▶ HOW TO COMPLETE THIS TASK: Find the lines below in which the string "وتكييف" occurs. Copy each one.

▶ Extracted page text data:
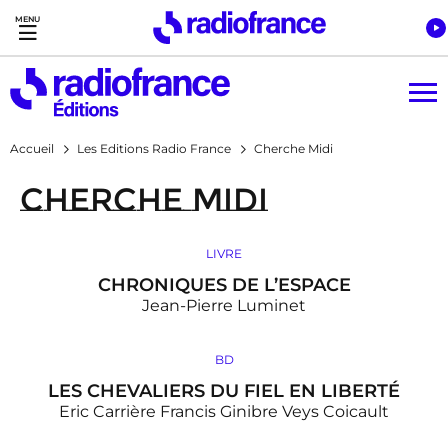
Accès direct :
Menu principal
Contenu
Accueil
Les Editions Radio France
Cherche Midi
Cherche Midi
LIVRE
CHRONIQUES DE L’ESPACE
Jean-Pierre Luminet
BD
LES CHEVALIERS DU FIEL EN LIBERTÉ
Eric Carrière
Francis Ginibre
Veys
Coicault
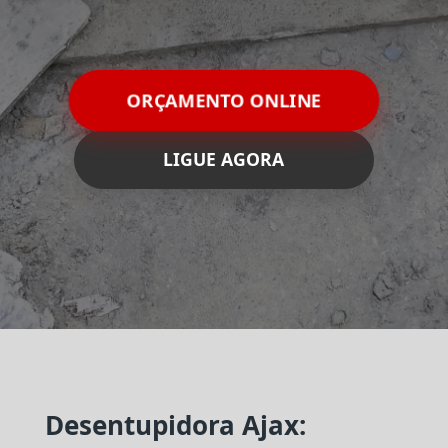
ORÇAMENTO ONLINE
LIGUE AGORA
Desentupidora Ajax:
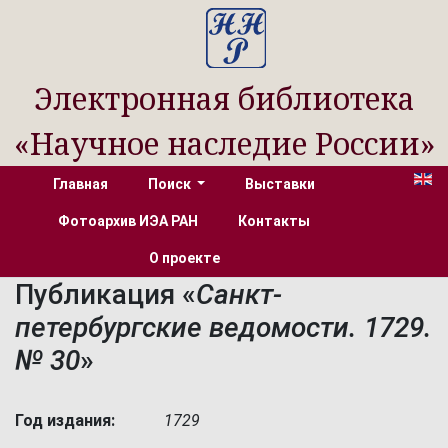
Электронная библиотека
«Научное наследие России»
Главная
Поиск
Выставки
Фотоархив ИЭА РАН
Контакты
О проекте
Публикация «
Санкт-
петербургские ведомости. 1729.
№ 30
»
Год издания:
1729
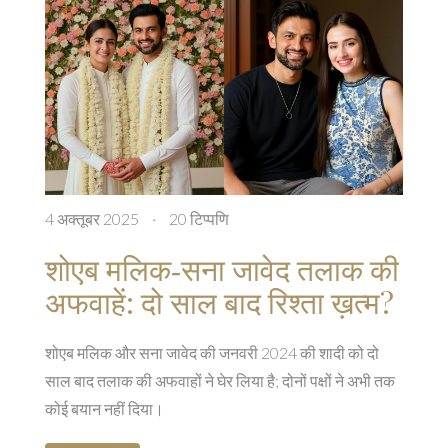
4 अक्तूबर 2025
·
20 टिप्पणि
शोएब मलिक‑सना जावेद तलाक की
अफवाहें: दो साल बाद रिश्ता ख़त्म?
शोएब मलिक और सना जावेद की जनवरी 2024 की शादी को दो
साल बाद तलाक की अफवाहों ने घेर लिया है; दोनों पक्षों ने अभी तक
कोई बयान नहीं दिया।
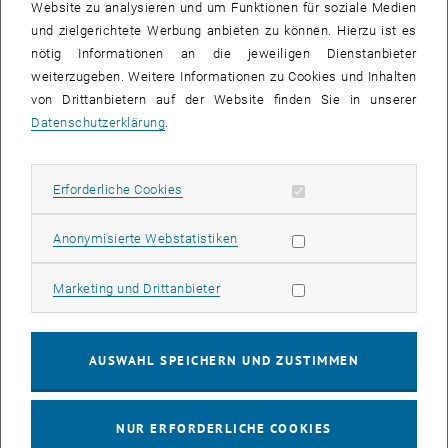
Website zu analysieren und um Funktionen für soziale Medien
und zielgerichtete Werbung anbieten zu können. Hierzu ist es
Christian Fabjan ist Direktor des Instituts für Hochenergiephysik
nötig Informationen an die jeweiligen Dienstanbieter
(HEPHY) der Österreichischen Akademie der Wissenschaften
weiterzugeben. Weitere Informationen zu Cookies und Inhalten
(ÖAW) und Professor für Teilchenphysik an der Technischen
von Drittanbietern auf der Website finden Sie in unserer
Universität Wien. HEPHY ist führend an den Experimenten am CERN
Datenschutzerklärung
.
in der Schweiz und am KEK in Japan beteiligt.
Christian Fabjan studierte Physik an der TU Wien und an der Harvard
Erforderliche Cookies zulassen
Erforderliche Cookies
Universität in Cambridge, Massachusetts, wo er sein Studium 1971
mit dem Doktorat abschloss. In den folgenden Jahren arbeitete er
Statistik Cookies zulassen
Anonymisierte Webstatistiken
am CERN an experimentellen Tests der Quantenchromodynamik
und an Entwicklungen von neuen Meßmethoden der Teilchenphysik.
Marketing Cookies zulassen
Marketing und Drittanbieter
Christian Fabjan trug maßgeblich zur Entwicklung des ATLAS
Experimentes am LHC bei und war in den letzten 8 Jahren
AUSWAHL SPEICHERN UND ZUSTIMMEN
technischer Leiter des ALICE Experiments am LHC.
NUR ERFORDERLICHE COOKIES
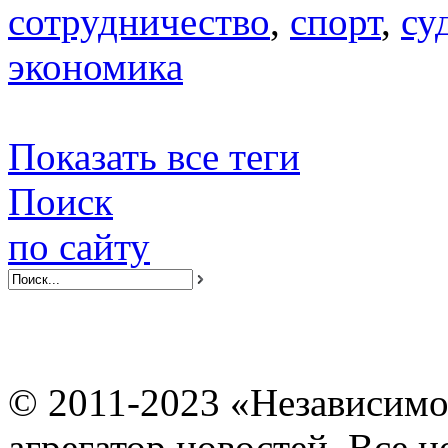
сотрудничество
,
спорт
,
су
экономика
Показать все теги
Поиск
по сайту
© 2011-2023 «Независимо
агрегатор новостей. Все 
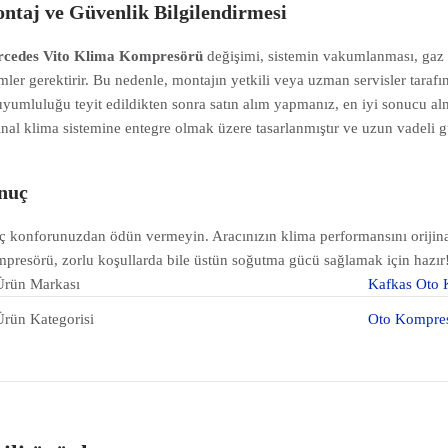
ntaj ve Güvenlik Bilgilendirmesi
cedes Vito Klima Kompresörü
değişimi, sistemin vakumlanması, gaz 
emler gerektirir. Bu nedenle, montajın yetkili veya uzman servisler taraf
 uyumluluğu teyit edildikten sonra satın alım yapmanız, en iyi sonucu 
jinal klima sistemine entegre olmak üzere tasarlanmıştır ve uzun vadeli gü
nuç
ç konforunuzdan ödün vermeyin. Aracınızın klima performansını orijina
presörü, zorlu koşullarda bile üstün soğutma gücü sağlamak için hazır
Ürün Markası
Kafkas Oto 
Ürün Kategorisi
Oto Kompre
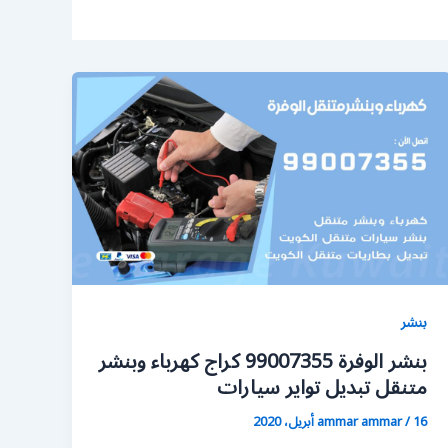
بنشر
بنشر الوفرة 99007355 كراج كهرباء وبنشر
متنقل تبديل تواير سيارات
16 أبريل، 2020
/
ammar ammar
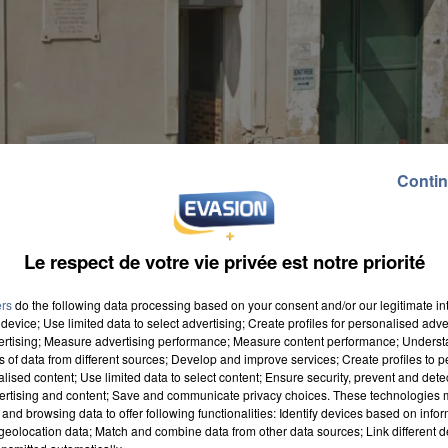
Contin
Le respect de votre vie privée est notre priorité
ers
do the following data processing based on your consent and/or our legitimate int
device; Use limited data to select advertising; Create profiles for personalised adver
vertising; Measure advertising performance; Measure content performance; Unders
ns of data from different sources; Develop and improve services; Create profiles to 
alised content; Use limited data to select content; Ensure security, prevent and detect
ertising and content; Save and communicate privacy choices. These technologies
and browsing data to offer following functionalities: Identify devices based on infor
eolocation data; Match and combine data from other data sources; Link different de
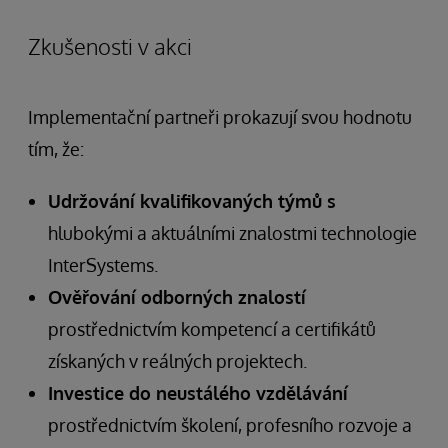
Zkušenosti v akci
Implementační partneři prokazují svou hodnotu
tím, že:
Udržování kvalifikovaných týmů s
hlubokými a aktuálními znalostmi technologie
InterSystems.
Ověřování odborných znalostí
prostřednictvím kompetencí a certifikátů
získaných v reálných projektech.
Investice do neustálého vzdělávání
prostřednictvím školení, profesního rozvoje a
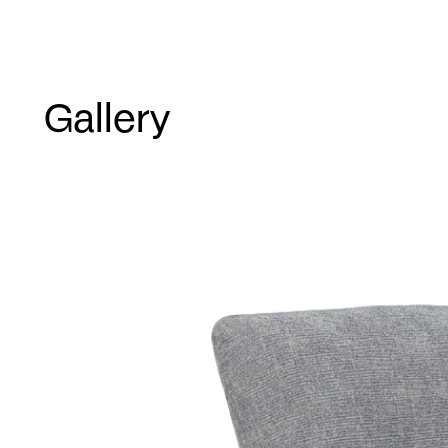
Gallery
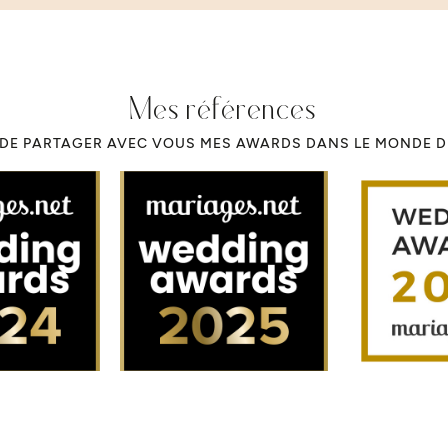
Mes références
R DE PARTAGER AVEC VOUS MES AWARDS DANS LE MONDE 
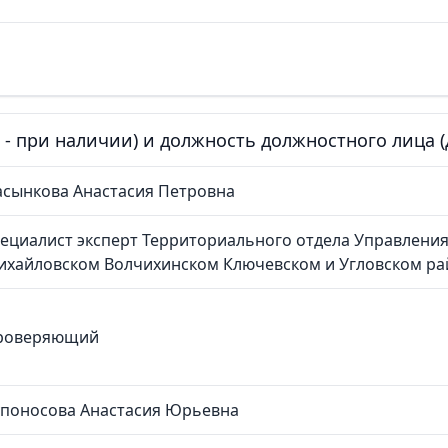
е - при наличии) и должность должностного лица
асынкова Анастасия Петровна
ециалист эксперт Территориального отдела Управления
ихайловском Волчихинском Ключевском и Угловском ра
роверяющий
упоносова Анастасия Юрьевна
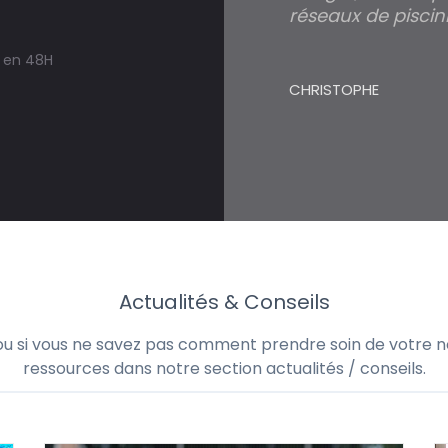
réseaux de piscini
s en 48H
CHRISTOPHE
Actualités & Conseils
 ou si vous ne savez pas comment prendre soin de votre no
ressources dans notre section actualités / conseils.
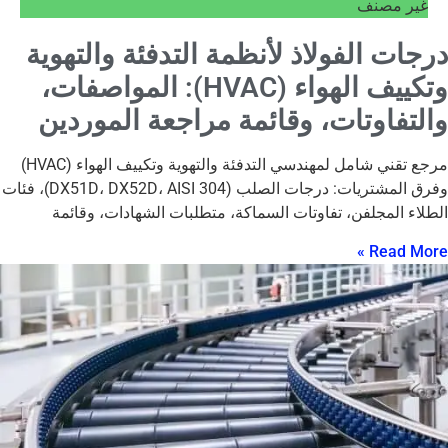
غير مصنف
درجات الفولاذ لأنظمة التدفئة والتهوية
وتكييف الهواء (HVAC): المواصفات،
والتفاوتات، وقائمة مراجعة الموردين
مرجع تقني شامل لمهندسي التدفئة والتهوية وتكييف الهواء (HVAC)
وفرق المشتريات: درجات الصلب (DX51D، DX52D، AISI 304)، فئات
الطلاء المجلفن، تفاوتات السماكة، متطلبات الشهادات، وقائمة
Read More »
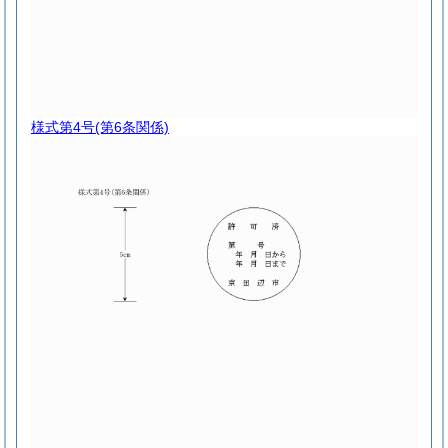
様式第4号
(第6条関係)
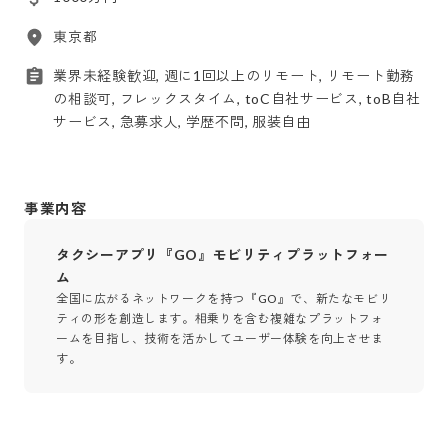
東京都
業界未経験歓迎, 週に1回以上のリモート, リモート勤務
の相談可, フレックスタイム, toC自社サービス, toB自社
サービス, 急募求人, 学歴不問, 服装自由
事業内容
タクシーアプリ『GO』モビリティプラットフォー
ム
全国に広がるネットワークを持つ『GO』で、新たなモビリ
ティの形を創造します。相乗りを含む複雑なプラットフォ
ームを目指し、技術を活かしてユーザー体験を向上させま
す。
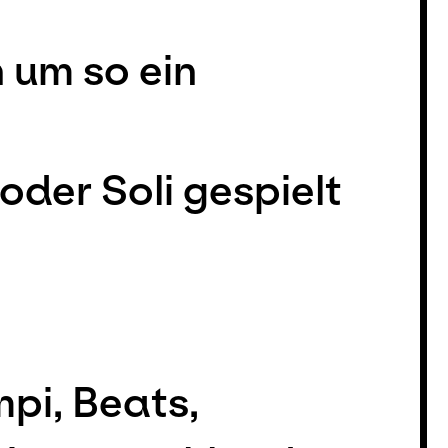
 um so ein
der Soli gespielt
pi, Beats,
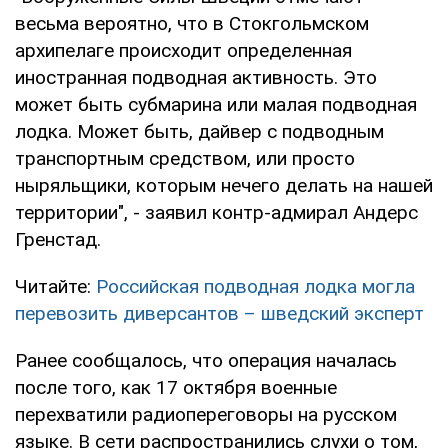
весьма вероятно, что в Стокгольмском
архипелаге происходит определенная
иностранная подводная активность. Это
может быть субмарина или малая подводная
лодка. Может быть, дайвер с подводным
транспортным средством, или просто
ныряльщики, которым нечего делать на нашей
территории", - заявил контр-адмирал Андерс
Гренстад.
Читайте:
Российская подводная лодка могла
перевозить диверсантов – шведский эксперт
Ранее сообщалось, что операция началась
после того, как 17 октября военные
перехватили радиопереговоры на русском
языке. В сети распространились слухи о том,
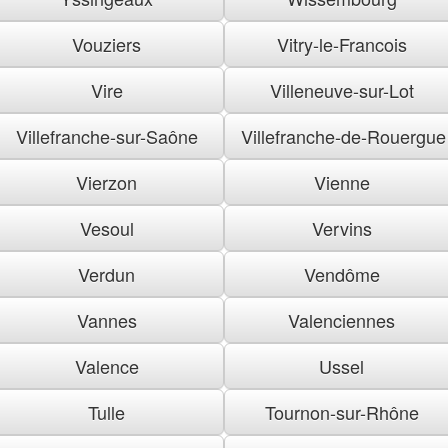
Vouziers
Vitry-le-Francois
Vire
Villeneuve-sur-Lot
Villefranche-sur-Saône
Villefranche-de-Rouergue
Vierzon
Vienne
Vesoul
Vervins
Verdun
Vendôme
Vannes
Valenciennes
Valence
Ussel
Tulle
Tournon-sur-Rhône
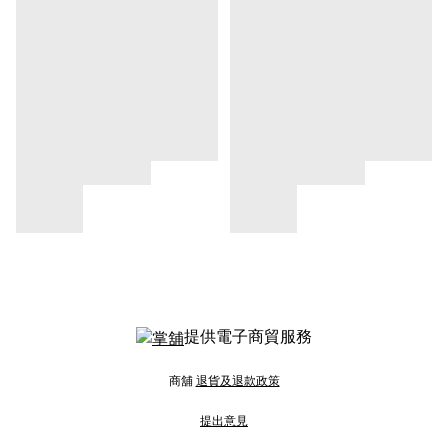
提供電子商貿服務
商舖
退貨及退款政策
提出意見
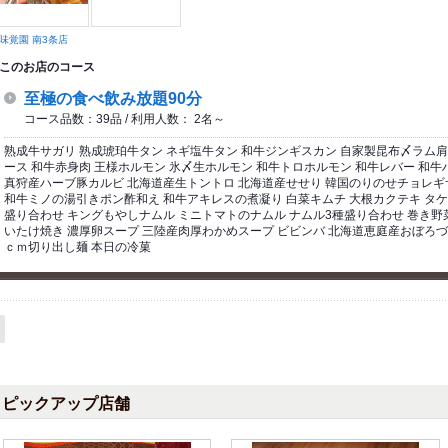
味覚園 南3条店
このお店のコース
至極の食べ飲み放題90分
コース品数：39品 / 利用人数： 2名～
熟成牛サガリ 熟成琥珀牛タン ネギ塩牛タン 和牛ジンギスカン 自家製昆布〆ラム肩
ース 和牛赤身肉 王様ホルモン 氷〆生ホルモン 和牛トロホルモン 和牛レバー 和牛ハ
真狩産ハーブ豚カルビ 北海道産生トントロ 北海道産せせり 韓国のりのせチョレギ
和牛ミノの湯引きポン酢和え 和牛アキレスの煮凝り 白菜キムチ 大根カクテキ タケ
盛り合わせ キングもやしナムル ミニトマトのナムル ナムル3種盛り合わせ 巻き野
いたけ焼き 濃厚卵スープ 三陸産肉厚わかめスープ ビビンバ 北海道恵庭産おぼろ
ｃｍ切り出し麺 本日の冷菓
ピックアップ店舗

▶ SOLUTION TO THIS TASK:
وتكييف الهواء (HVAC): المواصفات،
مرجع تقني شامل لمهندسي التدفئة والتهوية وتكييف الهواء (HVAC)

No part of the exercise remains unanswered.